If there’s a scene you're stuck on or have avoided finishing because it seems dull or boring, maybe you should skip it. Or compress it. Or go back a paragraph or two and find a way to end it early. Then cut directly to a different place, point of view or time. If that next moment is distant from the previous one, you might need white space to do this. Was any necessary information left out by the jump you made? You could try to slip it in as subtly as possible. Or maybe you can do without it after all, or save it and reveal it later?

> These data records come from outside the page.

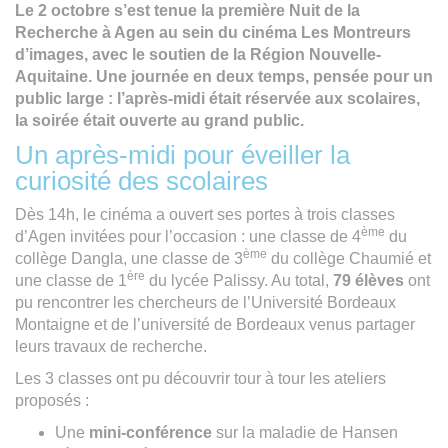
Le 2 octobre s’est tenue la première Nuit de la
Recherche à Agen au sein du cinéma Les Montreurs
d’images, avec le soutien de la Région Nouvelle-
Aquitaine. Une journée en deux temps, pensée pour un
public large : l’après-midi était réservée aux scolaires,
la soirée était ouverte au grand public.
Un après-midi pour éveiller la
curiosité des scolaires
Dès 14h, le cinéma a ouvert ses portes à trois classes
ème
d’Agen invitées pour l’occasion : une classe de 4
du
ème
collège Dangla, une classe de 3
du collège Chaumié et
ère
une classe de 1
du lycée Palissy. Au total,
79 élèves
ont
pu rencontrer les chercheurs de l’Université Bordeaux
Montaigne et de l’université de Bordeaux venus partager
leurs travaux de recherche.
Les 3 classes ont pu découvrir tour à tour les ateliers
proposés :
Une
mini-conférence
sur la maladie de Hansen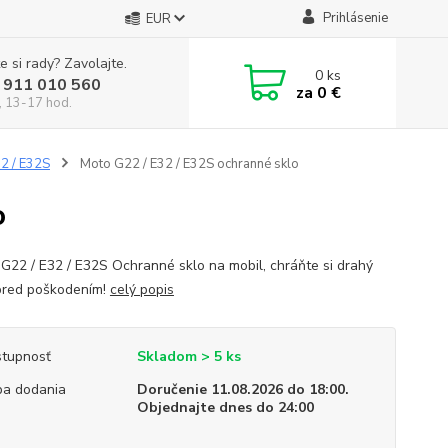
Prihlásenie
EUR
e si rady? Zavolajte.
0
ks
 911 010 560
za
0 €
, 13-17 hod.
2 / E32S
Moto G22 / E32 / E32S ochranné sklo
o
22 / E32 / E32S Ochranné sklo na mobil, chráňte si drahý
pred poškodením!
celý popis
tupnosť
Skladom > 5 ks
a dodania
Doručenie 11.08.2026 do 18:00.
Objednajte dnes do 24:00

I’ve been thinking about several different ways writers adjust the “playback speed” of narrative time and how that compares to techniques used by filmmakers. The phrase “jump cut,” in movie making, refers to the editing out of material in the middle of a shot, a temporal compression. I’ll link here to two very different examples: this elegant and straightforward moment in It’s a Wonderful Life and a much more jarring and (interesting) moment in Citizen Kane where two decades pass, but a parallel scene picks up, in the middle of the very same dialogue exchange, between the same characters. The first is deft, does good work in focussing in on the central character without geting hung up on inessential mundanities. It is not very noticeable to the viewer. The other is startling and insists that the viewer pay attention to a two-decade leap forward in time. A written equivalent of the Citizen Kane moment would not be as dramatic, however. What’s a somewhat intrusive, fictional-dream breaking device in film is often achieved remarkably simply in writing, so much so that the reader hardly notices the “cut.” Small or medium length jumps can be knocked out with a phrase — “after a bit” or “she paused,” but many decades can be spanned with ease, as in this micro-flash forward from Edward P. Jones’s The Known World: “When he was an old man and rheumatism chained up his body, he would look back and blame the chains on evenings such as these, and on nights when he lost himself completely and fell asleep and didn’t come to until morning, covered with dew.” In this instance, the flash forward doesn’t advance the main storyline, but tells us a lot, not least by removing a certain element of suspense, since we now know that the character will survive to old age.
PROMPT: Play around with time jumps. How much time can you skip without losing anything, narratively? Will you try to pull this off without drawing notice to it or impeding the forward flow of the present timeline? When (and why) might you want to do something fancier, more noticeable, intentionally referencing your narrative’s grander scale of time?